▶ _TASK REQUIREMENTS_
Reproduce the full listing exactly.

▶ _AVAILABLE DATA_
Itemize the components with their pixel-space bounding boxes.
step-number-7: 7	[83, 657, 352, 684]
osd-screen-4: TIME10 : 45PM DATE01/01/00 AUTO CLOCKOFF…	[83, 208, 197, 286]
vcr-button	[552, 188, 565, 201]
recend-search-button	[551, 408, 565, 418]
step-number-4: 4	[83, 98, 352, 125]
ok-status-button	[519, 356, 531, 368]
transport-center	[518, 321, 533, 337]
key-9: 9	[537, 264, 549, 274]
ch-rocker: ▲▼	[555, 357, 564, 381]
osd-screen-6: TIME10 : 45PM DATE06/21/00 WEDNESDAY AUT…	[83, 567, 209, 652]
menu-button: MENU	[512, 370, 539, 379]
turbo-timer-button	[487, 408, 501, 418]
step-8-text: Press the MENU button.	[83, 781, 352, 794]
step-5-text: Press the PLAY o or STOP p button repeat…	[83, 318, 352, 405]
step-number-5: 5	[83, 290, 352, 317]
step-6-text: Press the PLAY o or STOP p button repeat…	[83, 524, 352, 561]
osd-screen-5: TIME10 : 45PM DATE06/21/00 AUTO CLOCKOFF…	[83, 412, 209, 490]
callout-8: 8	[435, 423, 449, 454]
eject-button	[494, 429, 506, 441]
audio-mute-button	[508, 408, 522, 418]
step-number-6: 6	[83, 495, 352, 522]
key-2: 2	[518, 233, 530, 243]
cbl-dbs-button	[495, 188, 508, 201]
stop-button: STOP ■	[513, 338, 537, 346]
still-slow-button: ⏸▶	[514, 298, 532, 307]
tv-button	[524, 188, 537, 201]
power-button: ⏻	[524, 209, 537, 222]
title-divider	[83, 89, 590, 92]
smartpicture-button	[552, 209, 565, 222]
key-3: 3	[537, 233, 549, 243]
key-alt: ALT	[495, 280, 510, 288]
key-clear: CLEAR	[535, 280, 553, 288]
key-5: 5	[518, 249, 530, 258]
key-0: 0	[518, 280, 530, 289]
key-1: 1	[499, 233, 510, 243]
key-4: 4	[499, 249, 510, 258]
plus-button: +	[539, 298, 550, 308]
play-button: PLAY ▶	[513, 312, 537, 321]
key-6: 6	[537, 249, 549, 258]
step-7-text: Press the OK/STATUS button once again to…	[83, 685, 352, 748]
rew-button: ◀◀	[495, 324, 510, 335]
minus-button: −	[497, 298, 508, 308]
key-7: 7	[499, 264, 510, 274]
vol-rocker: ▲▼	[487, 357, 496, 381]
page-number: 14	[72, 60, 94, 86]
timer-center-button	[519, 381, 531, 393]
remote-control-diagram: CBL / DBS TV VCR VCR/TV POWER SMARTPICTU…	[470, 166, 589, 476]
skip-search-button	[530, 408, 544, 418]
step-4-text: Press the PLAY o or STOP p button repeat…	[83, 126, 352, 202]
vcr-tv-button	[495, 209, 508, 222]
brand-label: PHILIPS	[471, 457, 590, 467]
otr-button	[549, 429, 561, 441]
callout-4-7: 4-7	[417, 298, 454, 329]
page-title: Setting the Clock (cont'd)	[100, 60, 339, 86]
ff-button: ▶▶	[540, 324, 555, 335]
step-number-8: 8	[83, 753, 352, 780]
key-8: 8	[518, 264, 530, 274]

▶ _EXERCISE RESPONSE_
Itemize the components with their pixel-space bounding boxes.
step-number-7: 7	[83, 657, 352, 684]
osd-screen-4: TIME10 : 45PM DATE01/01/00 AUTO CLOCKOFF…	[83, 208, 197, 286]
vcr-button	[552, 188, 565, 201]
recend-search-button	[551, 408, 565, 418]
step-number-4: 4	[83, 98, 352, 125]
ok-status-button	[519, 356, 531, 368]
transport-center	[518, 321, 533, 337]
key-9: 9	[537, 264, 549, 274]
ch-rocker: ▲▼	[555, 357, 564, 381]
osd-screen-6: TIME10 : 45PM DATE06/21/00 WEDNESDAY AUT…	[83, 567, 209, 652]
menu-button: MENU	[512, 370, 539, 379]
turbo-timer-button	[487, 408, 501, 418]
step-8-text: Press the MENU button.	[83, 781, 352, 794]
step-5-text: Press the PLAY o or STOP p button repeat…	[83, 318, 352, 405]
step-number-5: 5	[83, 290, 352, 317]
step-6-text: Press the PLAY o or STOP p button repeat…	[83, 524, 352, 561]
osd-screen-5: TIME10 : 45PM DATE06/21/00 AUTO CLOCKOFF…	[83, 412, 209, 490]
callout-8: 8	[435, 423, 449, 454]
eject-button	[494, 429, 506, 441]
audio-mute-button	[508, 408, 522, 418]
step-number-6: 6	[83, 495, 352, 522]
key-2: 2	[518, 233, 530, 243]
cbl-dbs-button	[495, 188, 508, 201]
stop-button: STOP ■	[513, 338, 537, 346]
still-slow-button: ⏸▶	[514, 298, 532, 307]
tv-button	[524, 188, 537, 201]
power-button: ⏻	[524, 209, 537, 222]
title-divider	[83, 89, 590, 92]
smartpicture-button	[552, 209, 565, 222]
key-3: 3	[537, 233, 549, 243]
key-alt: ALT	[495, 280, 510, 288]
key-clear: CLEAR	[535, 280, 553, 288]
key-5: 5	[518, 249, 530, 258]
key-0: 0	[518, 280, 530, 289]
key-1: 1	[499, 233, 510, 243]
key-4: 4	[499, 249, 510, 258]
plus-button: +	[539, 298, 550, 308]
play-button: PLAY ▶	[513, 312, 537, 321]
key-6: 6	[537, 249, 549, 258]
step-7-text: Press the OK/STATUS button once again to…	[83, 685, 352, 748]
rew-button: ◀◀	[495, 324, 510, 335]
minus-button: −	[497, 298, 508, 308]
key-7: 7	[499, 264, 510, 274]
vol-rocker: ▲▼	[487, 357, 496, 381]
page-number: 14	[72, 60, 94, 86]
timer-center-button	[519, 381, 531, 393]
remote-control-diagram: CBL / DBS TV VCR VCR/TV POWER SMARTPICTU…	[470, 166, 589, 476]
skip-search-button	[530, 408, 544, 418]
step-4-text: Press the PLAY o or STOP p button repeat…	[83, 126, 352, 202]
vcr-tv-button	[495, 209, 508, 222]
brand-label: PHILIPS	[471, 457, 590, 467]
otr-button	[549, 429, 561, 441]
callout-4-7: 4-7	[417, 298, 454, 329]
page-title: Setting the Clock (cont'd)	[100, 60, 339, 86]
ff-button: ▶▶	[540, 324, 555, 335]
step-number-8: 8	[83, 753, 352, 780]
key-8: 8	[518, 264, 530, 274]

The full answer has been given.